The first is LIKE escaping. LIKE handling takes place entirely inside SQL, and if you want to turn a literal string into an literal LIKE expression you must perform this step even if you are using parameterised queries!

In this scheme, _ and % are special and must be escaped. The escape character must also be escaped. According to ANSI SQL, characters other than these must not be escaped: \' would be wrong. (Though MySQL will typically let you get away with it.)

Having done this, you proceed to the second level of escaping, which is plain old string literal escaping. This takes place outside of SQL, creating SQL, so must be done after the LIKE escaping step. For MySQL, this is mysql_real_escape_string as before; for other databases there will be a different function, of you can just use parameterised queries to avoid having to do it.

The problem that leads to confusion here is that in MySQL uses a backslash as an escape character for both of the nested escaping steps! So if you wanted to match a string against a literal percent sign you would have to double-backslash-escape and say LIKE 'something\\%'. Or, if that's in a PHP " literal which also uses backslash escaping, "LIKE 'something\\\\%'". Argh!

This is incorrect according to ANSI SQL, which says that: in string literals backslashes mean literal backslashes and the way to escape a single quote is ''; in LIKE expressions there is no escape character at all by default.

So if you want to LIKE-escape in a portable way, you should override the default (wrong) behaviour and specify your own escape character, using the LIKE ... ESCAPE ... construct. For sanity, we'll choose something other than the damn backslash!

function like($s, $e) {
    return str_replace(array($e, '_', '%'), array($e.$e, $e.'_', $e.'%'), $s);
}

$escapedname= mysql_real_escape_string(like($name, '='));
$query= "... WHERE name LIKE '%$escapedname%' ESCAPE '=' AND ...";

or with parameters (eg. in PDO):

$q= $db->prepare("... WHERE name LIKE ? ESCAPE '=' AND ...");
$q->bindValue(1, '%'.like($name, '=').'%', PDO::PARAM_STR);

(If you want more portability party time, you can also have fun trying to account for MS SQL Server and Sybase, where the [ character is also, incorrectly, special in a LIKE statement and has to be escaped. argh.)

Solution 2:

Surprised no one bothered to mention it after all these years, but if you don't need to do complex wildcard matching (e.g. foo%baz), I think INSTR/LOCATE/POSITION, LEFT, RIGHT, etc. should suffice.
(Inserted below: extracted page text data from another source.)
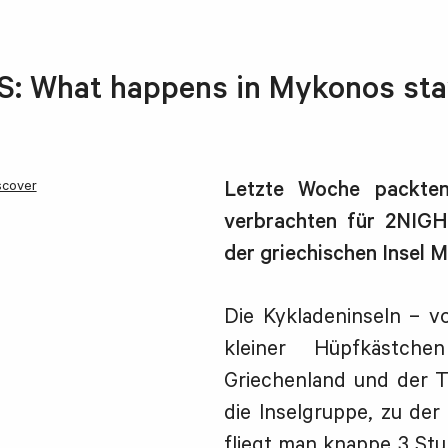
: What happens in Mykonos sta
scover
Letzte Woche packten
verbrachten für 2NIGH
der griechischen Insel 
Die Kykladeninseln – v
kleiner Hüpfkästch
Griechenland und der Tü
die Inselgruppe, zu der
fliegt man knappe 3 St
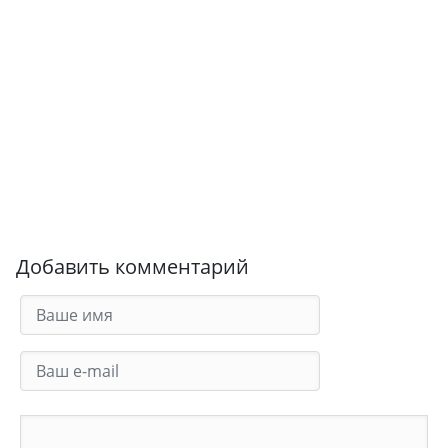
Добавить комментарий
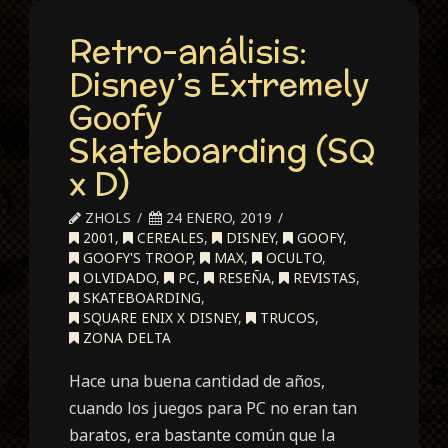
Retro-análisis:
Disney’s Extremely
Goofy
Skateboarding (SQ
x D)
ZHOLS
24 ENERO, 2019
2001
,
CEREALES
,
DISNEY
,
GOOFY
,
GOOFY'S TROOP
,
MAX
,
OCULTO
,
OLVIDADO
,
PC
,
RESEÑA
,
REVISTAS
,
SKATEBOARDING
,
SQUARE ENIX X DISNEY
,
TRUCOS
,
ZONA DELTA
Hace una buena cantidad de años,
cuando los juegos para PC no eran tan
baratos, era bastante común que la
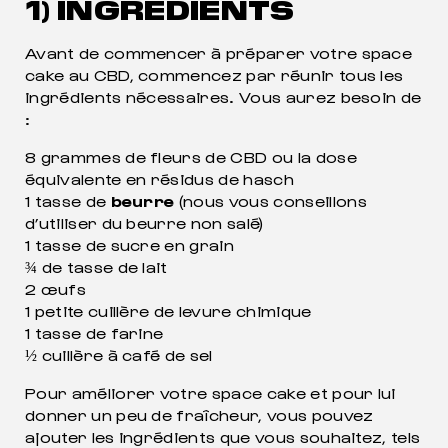
1) INGRÉDIENTS
Avant de commencer à préparer votre space
cake au CBD, commencez par réunir tous les
ingrédients nécessaires. Vous aurez besoin de
:
8 grammes de fleurs de CBD ou la dose
équivalente en résidus de hasch
1 tasse de
beurre
(nous vous conseillons
d’utiliser du beurre non salé)
1 tasse de sucre en grain
¾ de tasse de lait
2 œufs
1 petite cuillère de levure chimique
1 tasse de farine
½ cuillère à café de sel
Pour améliorer votre space cake et pour lui
donner un peu de fraîcheur, vous pouvez
ajouter les ingrédients que vous souhaitez, tels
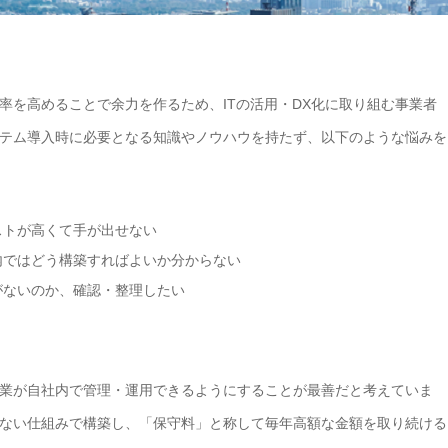
率を高めることで余力を作るため、ITの活用・DX化に取り組む事業者
テム導入時に必要となる知識やノウハウを持たず、以下のような悩みを
ストが高くて手が出せない
内ではどう構築すればよいか分からない
がないのか、確認・整理したい
業が自社内で管理・運用できるようにすることが最善だと考えていま
ない仕組みで構築し、「保守料」と称して毎年高額な金額を取り続ける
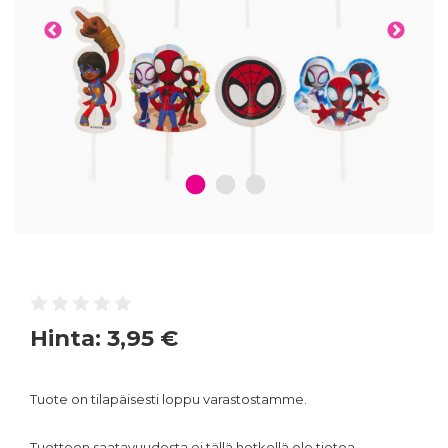
1
2
3
Hinta:
3,95 €
Tuote on tilapäisesti loppu varastostamme.
Tuotteen saatavuudesta ei tällä hetkellä ole tietoa.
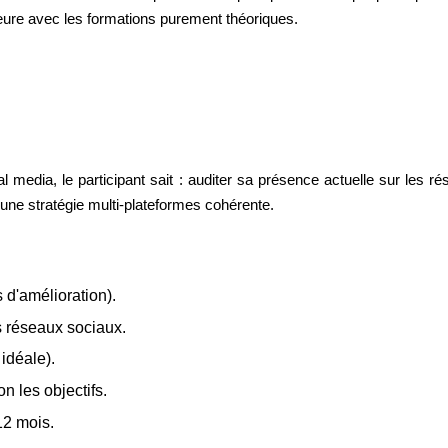
eure avec les formations purement théoriques.
 media, le participant sait : auditer sa présence actuelle sur les r
 une stratégie multi-plateformes cohérente.
 d'amélioration).
s réseaux sociaux.
 idéale).
n les objectifs.
12 mois.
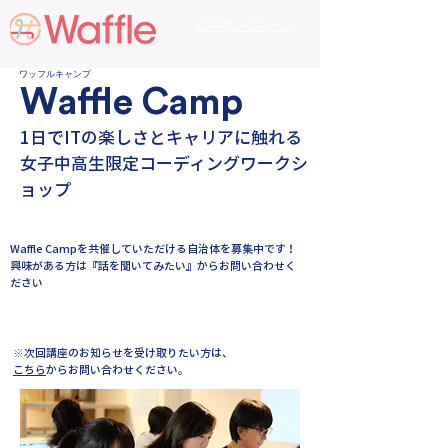
話を聞いてみたい
ワッフルキャンプ
Waffle Camp
1日でITの楽しさとキャリアに触れる
女子中高生限定コーディングワークシ
ョップ​
Waffle Campを共催していただける自治体を募集中です！
興味がある方は『話を聞いてみたい』からお問い合わせく
ださい
話を聞いてみたい
​※次回講座のお知らせを受け取りたい方は、
こちら
からお問い合わせください。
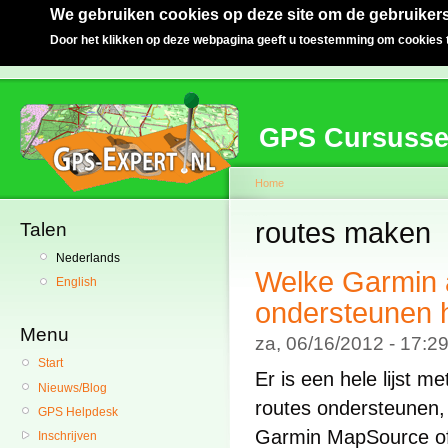
We gebruiken cookies op deze site om de gebruikers
Door het klikken op deze webpagina geeft u toestemming om cookies t
GPS Cursuss
Home
routes maken
Talen
Nederlands
Welke Garmin 
English
ondersteunen h
Menu
za, 06/16/2012 - 17:
Start
Er is een hele lijst 
Nieuws/Blog
routes ondersteunen, 
GPS Helpdesk
Garmin MapSource of
Inschrijven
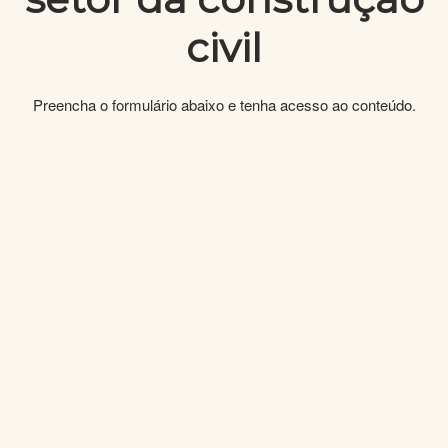
civil
Preencha o formulário abaixo e tenha acesso ao conteúdo.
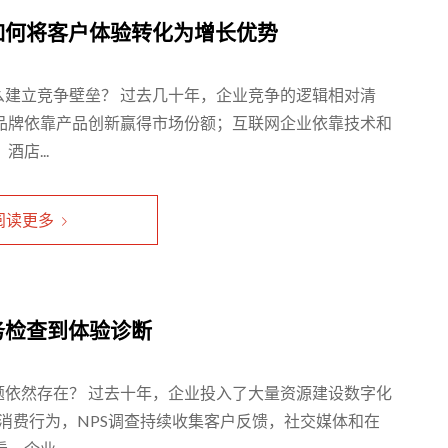
如何将客户体验转化为增长优势
建立竞争壁垒？ 过去几十年，企业竞争的逻辑相对清
品牌依靠产品创新赢得市场份额；互联网企业依靠技术和
店...
阅读更多
务检查到体验诊断
依然存在？ 过去十年，企业投入了大量资源建设数字化
踪消费行为，NPS调查持续收集客户反馈，社交媒体和在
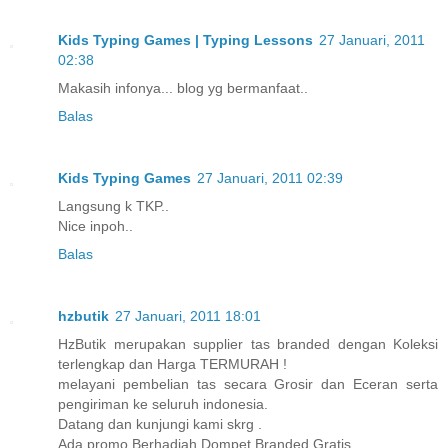
Kids Typing Games | Typing Lessons
27 Januari, 2011
02:38
Makasih infonya... blog yg bermanfaat..
Balas
Kids Typing Games
27 Januari, 2011 02:39
Langsung k TKP..
Nice inpoh..
Balas
hzbutik
27 Januari, 2011 18:01
HzButik merupakan supplier tas branded dengan Koleksi
terlengkap dan Harga TERMURAH !
melayani pembelian tas secara Grosir dan Eceran serta
pengiriman ke seluruh indonesia.
Datang dan kunjungi kami skrg .
Ada promo Berhadiah Dompet Branded Gratis ..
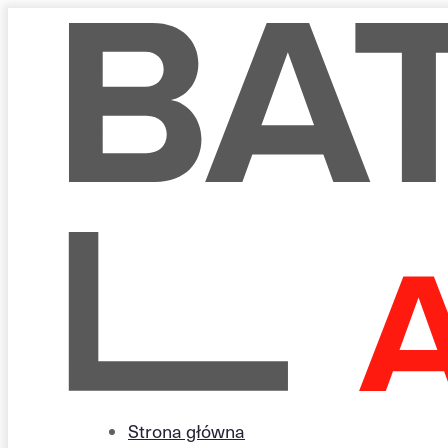
Strona główna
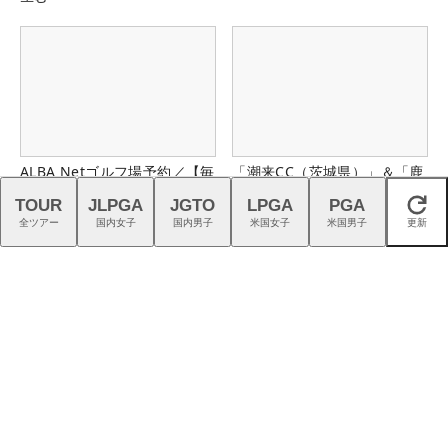
ALBA Netゴルフ場予約／【毎
「潮来CC（茨城県）」＆「鹿
週更新】特別優待プランはこ
児島ガーデンGC（鹿児島
TOUR
JLPGA
JGTO
LPGA
PGA
閉じる
ちら！
県）」の無料プレー券が当た
全ツアー
国内女子
国内男子
米国女子
米国男子
更新
る！！
プロギアのRS DUOはFW・UT
ゴルフの熱狂を、つくる仕
も完成度が高く購入者続出！
事。｜スタッフ募集中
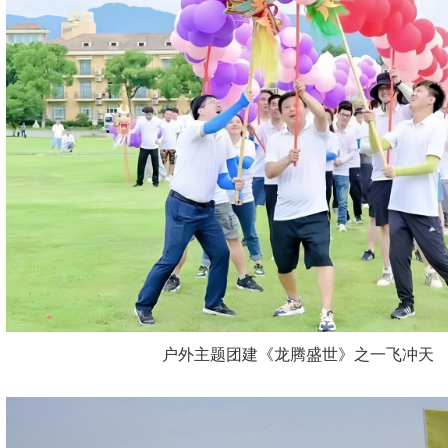
户外主题团建《龙腾盛世》之一飞冲天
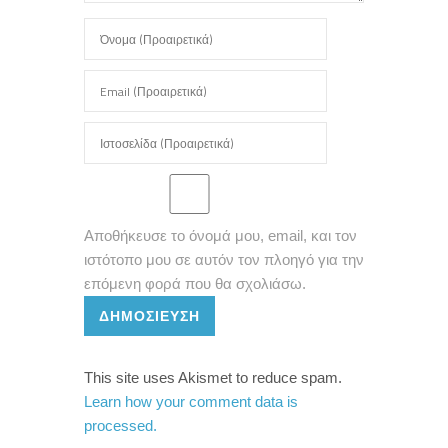
Αποθήκευσε το όνομά μου, email, και τον
ιστότοπο μου σε αυτόν τον πλοηγό για την
επόμενη φορά που θα σχολιάσω.
ΔΗΜΟΣΊΕΥΣΗ
This site uses Akismet to reduce spam.
Learn how your comment data is
processed.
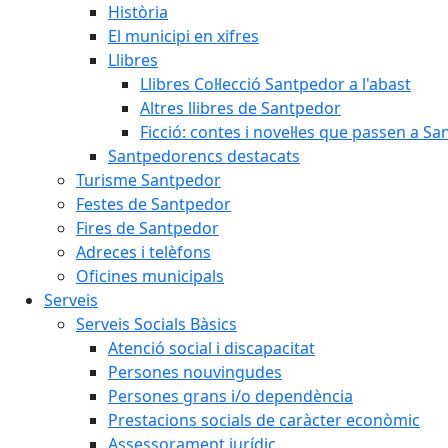
Història
El municipi en xifres
Llibres
Llibres Col·lecció Santpedor a l'abast
Altres llibres de Santpedor
Ficció: contes i novel·les que passen a S
Santpedorencs destacats
Turisme Santpedor
Festes de Santpedor
Fires de Santpedor
Adreces i telèfons
Oficines municipals
Serveis
Serveis Socials Bàsics
Atenció social i discapacitat
Persones nouvingudes
Persones grans i/o dependència
Prestacions socials de caràcter econòmic
Assessorament jurídic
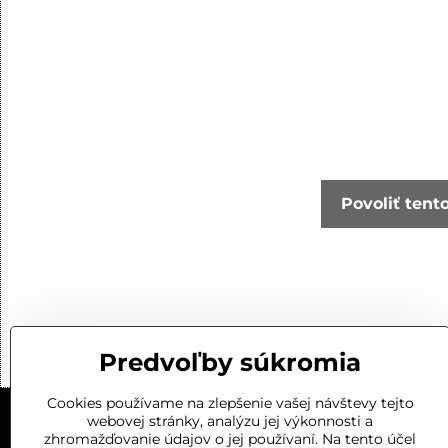
Povoliť tent
Predvoľby súkromia
Cookies používame na zlepšenie vašej návštevy tejto
webovej stránky, analýzu jej výkonnosti a
zhromažďovanie údajov o jej používaní. Na tento účel
KONTAKT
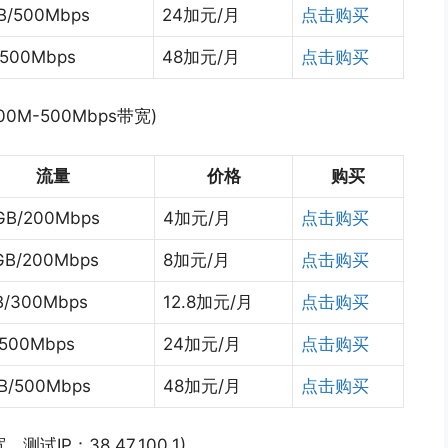
B/500Mbps
24加元/月
点击购买
/500Mbps
48加元/月
点击购买
0M-500Mbps带宽)
流量
价格
购买
GB/200Mbps
4加元/月
点击购买
GB/200Mbps
8加元/月
点击购买
B/300Mbps
12.8加元/月
点击购买
/500Mbps
24加元/月
点击购买
TB/500Mbps
48加元/月
点击购买
测试IP：38.47.100.1)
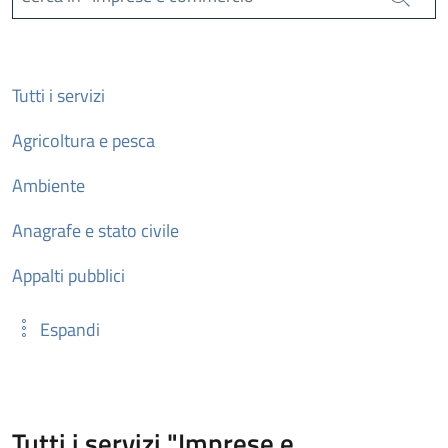
Cerca
Tutti i servizi
Agricoltura e pesca
Ambiente
Anagrafe e stato civile
Appalti pubblici
Espandi
Tutti i servizi "Imprese e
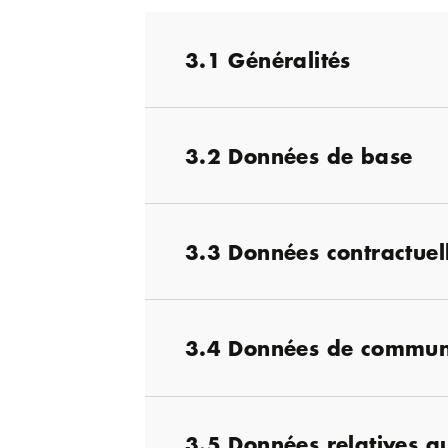
3.1 Généralités
3.2 Données de base
3.3 Données contractuel
3.4 Données de commun
3.5 Données relatives 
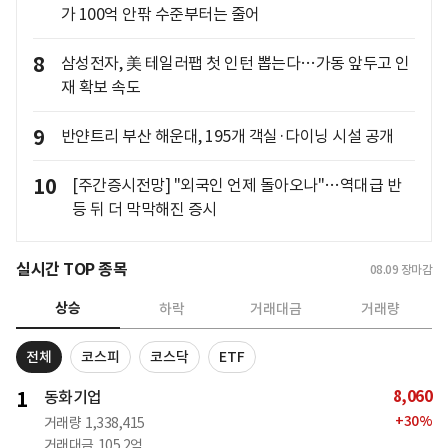
가 100억 안팎 수준부터는 줄어
8
삼성전자, 美 테일러팹 첫 인턴 뽑는다…가동 앞두고 인
재 확보 속도
9
반얀트리 부산 해운대, 195개 객실·다이닝 시설 공개
10
[주간증시전망] "외국인 언제 돌아오나"…역대급 반
등 뒤 더 막막해진 증시
실시간 TOP 종목
08.09
장마감
상승
하락
거래대금
거래량
전체
코스피
코스닥
ETF
8,060
1
동화기업
+
30
%
거래량
1,338,415
거래대금
105.2억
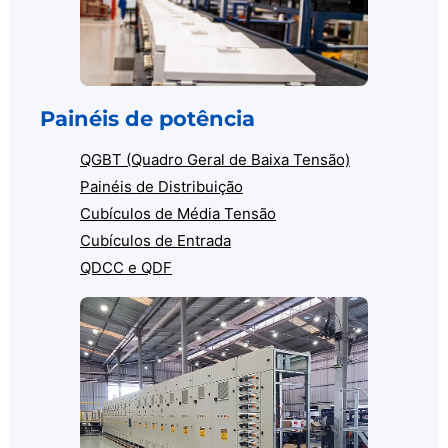
Painéis de potência
QGBT (Quadro Geral de Baixa Tensão)
Painéis de Distribuição
Cubículos de Média Tensão
Cubículos de Entrada
QDCC e QDF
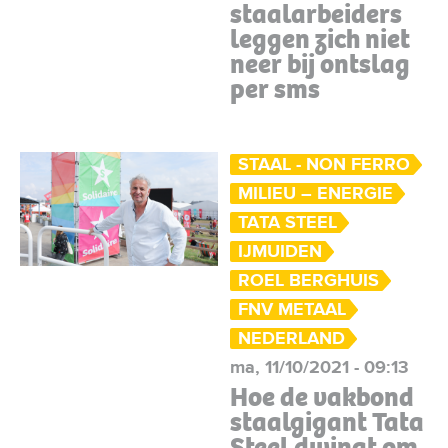
staalarbeiders
leggen zich niet
neer bij ontslag
per sms
STAAL - NON FERRO
MILIEU – ENERGIE
TATA STEEL
IJMUIDEN
ROEL BERGHUIS
FNV METAAL
NEDERLAND
ma, 11/10/2021 - 09:13
Hoe de vakbond
staalgigant Tata
Steel dwingt om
In all of my cases, I only used LIKE to match anywhere in a string (that is, for example %foobar%), so after all the horror stories about escaping LIKE patterns, I'm now using INSTR instead.

Equivalent of value LIKE '%foobar%' (match anywhere):

INSTR(value, 'foobar') > 0

Equivalent of value LIKE 'foobar%' (match at start):

INSTR(value, 'foobar') = 1

Equivalent of value LIKE '%foobar' (match at end):

RIGHT(value, 6) = 'foobar'

It might not be as straight-forward and easy to remember, and the solution for matching at the end could perhaps be improved somehow to be more universal. But these alternatives should hopefully at least give you some peace of mind in terms of security as it bypasses the need for any self-rolled escaping, and doesn't require you to alter the actual parameter values (when using prepared statements anyway).